Mount Forest youth experiences Switzerland with Lions exchange

Avery Reeves of Mount Forest celebrated her 17th birthday earlier this month while on a Lions Youth Exchange Program trip to Switzerland.

She was in the small village of Courchapoix with a family that included Megane Brulhart, who also turned 17 this month. The two teenagers celebrated by eating cheese fondue with Megane’s two 12-year-old brothers and parents, Frank Mauer and Marceline Bolduc.

Reeves says the family did eat a lot of cheese and bread during her two-week visit  – and that suited her just fine. It was usually 8:30pm before the family sat down to dinner, quite normal in the summer in Switzerland, but much later than she is used to.

Reeves heard about the Lions Exchange Program last fall and decided to apply, even though she had never been on an airplane and her travelling experience was limited to family trips to Eastern Canada and down the coast to Boston.

Switzerland was her first choice as a destination on the exchange program, mainly because the two-week camp, after the two-week home visit, appealed to her.

“I liked the camp (in Lausanne) because I was with other people my age,” she says. “But I really liked the family too. They were awesome.”

The family took numerous day trips. Among Reeves’ favourites was one to Creux du Van, a natural, rocky amphitheatre-shaped attraction approximately 1,400 metres wide and 150m deep in Neuchatel.
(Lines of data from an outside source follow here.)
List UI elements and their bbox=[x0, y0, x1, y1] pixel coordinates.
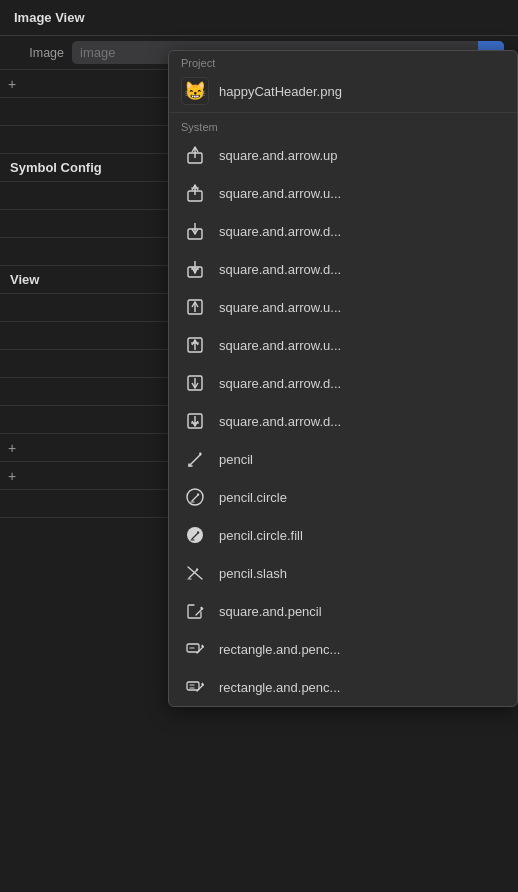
symbol-config-label: Symbol Config bbox=[10, 160, 102, 175]
pencil-circle-fill-text: pencil.circle.fill bbox=[219, 528, 303, 543]
highlighted-plus-button[interactable]: + bbox=[8, 76, 16, 92]
dropdown-item-pencil-circle[interactable]: pencil.circle bbox=[169, 478, 517, 516]
dropdown-item-sq-arrow-d2[interactable]: square.and.arrow.d... bbox=[169, 250, 517, 288]
svg-line-25 bbox=[192, 495, 198, 501]
dropdown-item-rect-pencil1[interactable]: rectangle.and.penc... bbox=[169, 630, 517, 668]
sq-arrow-u3-icon bbox=[181, 331, 209, 359]
rect-pencil1-text: rectangle.and.penc... bbox=[219, 642, 340, 657]
svg-marker-40 bbox=[201, 645, 204, 649]
dropdown-divider bbox=[169, 112, 517, 113]
sq-arrow-d4-icon bbox=[181, 407, 209, 435]
sq-arrow-d3-text: square.and.arrow.d... bbox=[219, 376, 341, 391]
pencil-slash-text: pencil.slash bbox=[219, 566, 287, 581]
svg-line-45 bbox=[197, 685, 203, 691]
dropdown-item-happy-cat[interactable]: 😸 happyCatHeader.png bbox=[169, 72, 517, 110]
panel-header: Image View bbox=[0, 0, 518, 36]
sq-arrow-up-text: square.and.arrow.up bbox=[219, 148, 338, 163]
pencil-circle-fill-icon bbox=[181, 521, 209, 549]
rect-pencil2-text: rectangle.and.penc... bbox=[219, 680, 340, 695]
happy-cat-emoji: 😸 bbox=[184, 80, 206, 102]
svg-point-28 bbox=[187, 527, 203, 543]
sq-arrow-u1-icon bbox=[181, 179, 209, 207]
svg-marker-37 bbox=[200, 607, 204, 611]
rect-pencil1-icon bbox=[181, 635, 209, 663]
svg-point-24 bbox=[187, 489, 203, 505]
dropdown-item-sq-arrow-u3[interactable]: square.and.arrow.u... bbox=[169, 326, 517, 364]
pencil-text: pencil bbox=[219, 452, 253, 467]
sq-arrow-d3-icon bbox=[181, 369, 209, 397]
sq-arrow-u1-text: square.and.arrow.u... bbox=[219, 186, 341, 201]
pencil-icon bbox=[181, 445, 209, 473]
pencil-circle-icon bbox=[181, 483, 209, 511]
svg-rect-42 bbox=[187, 682, 199, 690]
sq-pencil-text: square.and.pencil bbox=[219, 604, 322, 619]
dropdown-item-sq-arrow-d1[interactable]: square.and.arrow.d... bbox=[169, 212, 517, 250]
sq-arrow-d4-text: square.and.arrow.d... bbox=[219, 414, 341, 429]
happy-cat-text: happyCatHeader.png bbox=[219, 84, 342, 99]
image-dropdown: Project 😸 happyCatHeader.png System squa… bbox=[168, 50, 518, 707]
sq-arrow-u2-icon bbox=[181, 293, 209, 321]
svg-line-20 bbox=[190, 455, 200, 465]
view-section-label: View bbox=[10, 272, 39, 287]
sq-pencil-icon bbox=[181, 597, 209, 625]
dropdown-item-pencil-slash[interactable]: pencil.slash bbox=[169, 554, 517, 592]
image-label: Image bbox=[14, 46, 64, 60]
sq-arrow-d1-text: square.and.arrow.d... bbox=[219, 224, 341, 239]
dropdown-item-sq-arrow-u1[interactable]: square.and.arrow.u... bbox=[169, 174, 517, 212]
svg-marker-46 bbox=[201, 683, 204, 687]
dropdown-item-sq-arrow-d4[interactable]: square.and.arrow.d... bbox=[169, 402, 517, 440]
background-plus-button[interactable]: + bbox=[8, 440, 16, 456]
dropdown-item-sq-arrow-d3[interactable]: square.and.arrow.d... bbox=[169, 364, 517, 402]
rect-pencil2-icon bbox=[181, 673, 209, 701]
dropdown-item-rect-pencil2[interactable]: rectangle.and.penc... bbox=[169, 668, 517, 706]
pencil-slash-icon bbox=[181, 559, 209, 587]
pencil-circle-text: pencil.circle bbox=[219, 490, 287, 505]
happy-cat-icon: 😸 bbox=[181, 77, 209, 105]
dropdown-item-pencil[interactable]: pencil bbox=[169, 440, 517, 478]
dropdown-project-header: Project bbox=[169, 51, 517, 72]
sq-arrow-d1-icon bbox=[181, 217, 209, 245]
svg-line-39 bbox=[197, 647, 203, 653]
app-window: Image View Image ▾ + Highlighted State A… bbox=[0, 0, 518, 892]
dropdown-item-sq-pencil[interactable]: square.and.pencil bbox=[169, 592, 517, 630]
sq-arrow-d2-icon bbox=[181, 255, 209, 283]
dropdown-item-sq-arrow-up[interactable]: square.and.arrow.up bbox=[169, 136, 517, 174]
sq-arrow-u2-text: square.and.arrow.u... bbox=[219, 300, 341, 315]
sq-arrow-d2-text: square.and.arrow.d... bbox=[219, 262, 341, 277]
dropdown-system-header: System bbox=[169, 115, 517, 136]
panel-title: Image View bbox=[14, 10, 85, 25]
sq-arrow-u3-text: square.and.arrow.u... bbox=[219, 338, 341, 353]
dropdown-item-pencil-circle-fill[interactable]: pencil.circle.fill bbox=[169, 516, 517, 554]
sq-arrow-up-icon bbox=[181, 141, 209, 169]
dropdown-item-sq-arrow-u2[interactable]: square.and.arrow.u... bbox=[169, 288, 517, 326]
tint-plus-button[interactable]: + bbox=[8, 468, 16, 484]
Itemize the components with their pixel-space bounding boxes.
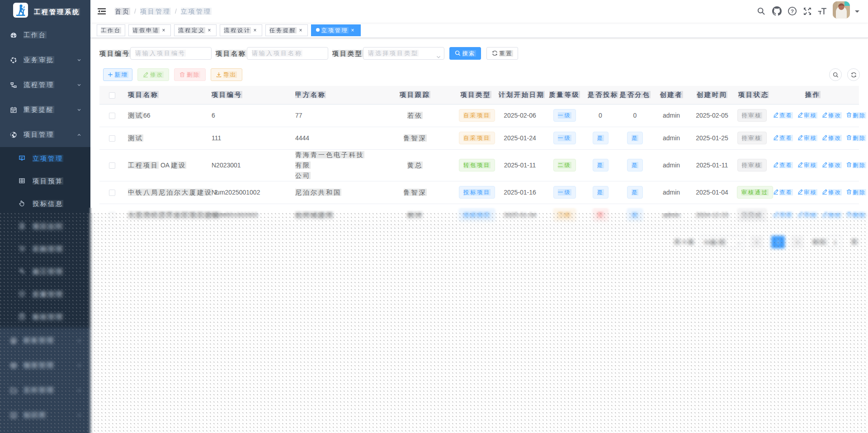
svg-text:?: ? bbox=[791, 9, 794, 14]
She also enjoyed the Trift Bridge, a pedestrian suspension bridge 100m high and 170m long above the region of the Trift Glacier in the Alps.

“It was between two mountains,” Reeves says. “We went up a cable car and then hiked two hours to get to the bridge. It was cool and not that wobbly.”

The family also took her to the Jurassic Park Caves, a theme park with dinosaurs and actual caves to explore, as well as to New Chatel Lake, where they walked around the shore, and to Gornergrat, a lookout at 3,089m with a mountain panorama and view of the Matterhorn. Reeves built an inuksuk there.

Because the host family knew Reeves plays hockey, they took her to a tournament where ball hockey was being played on rollerblades with full equipment.

“I had never seen that before,” Reeves says.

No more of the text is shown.